Cost pressures remain the dominant theme. Input cost inflation was the second-fastest recorded in nearly four years, with higher fuel prices cited across the survey as the primary driver. Transportation costs also rose sharply, reflecting war-linked disruption to international shipping routes. Selling price inflation accelerated further and reached its highest level in 45 months, as manufacturers passed rising costs through to customers, itself a factor further dampening new order volumes in a feedback loop that risks becoming self-reinforcing.

Supplier delivery times lengthened to the second-largest degree in 46 months, a direct reflection of the ongoing disruption to global supply chains caused by the conflict in the Middle East and the effective closure of the Strait of Hormuz since late February. Input buying and stocks of purchases both fell in May following a brief increase the prior month, as firms aligned procurement with lower output requirements. Finished goods inventories also declined.

Employment provided the one clear positive signal in the survey, rising marginally in May after three months of decline. Firms indicated the hiring reflected efforts to accelerate production lines and prepare for anticipated future projects. With employment rising at a time of falling orders, backlogs of work were depleted at a solid and accelerating pace, suggesting the near-term pipeline of committed work is thinning.

Business confidence remained subdued overall, with war-related uncertainty and the demand-dampening effect of higher prices weighing on the outlook. Optimism edged up from April, however, with firms expressing cautious hope for an improvement in new orders over the coming year.

Andrew Harker, Economics Director at S&P Global Market Intelligence, noted that familiar war-driven themes continued to dominate the survey and that firms were finding it increasingly difficult to secure new business as a result. He warned that based on historical relationships between the PMI readings and official production data, Australia faces a real prospect of recorded manufacturing output contracting in the second quarter of 2026 unless June delivers a marked improvement.

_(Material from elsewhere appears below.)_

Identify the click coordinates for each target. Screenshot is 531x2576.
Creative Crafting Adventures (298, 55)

The headline number staying above 50 flatters what is a deteriorating picture beneath the surface: the PMI is being propped up by inverted supplier delivery times, which reflect war-related supply disruption rather than genuine demand strength. For the RBA, the combination of a 45-month high in selling price inflation and a four-consecutive-month slide in output will deepen the stagflationary read on the Australian manufacturing sector, complicating any near-term easing calculus. The second-largest lengthening of lead times in 46 months points directly at Hormuz-linked shipping disruption as the dominant transmission mechanism, meaning Australian factory conditions are unlikely to improve materially until the strait situation resolves. S&P Global’s own economists flagged that historical PMI relationships point toward an official contraction in manufacturing production in Q2 unless June delivers a sharp reversal.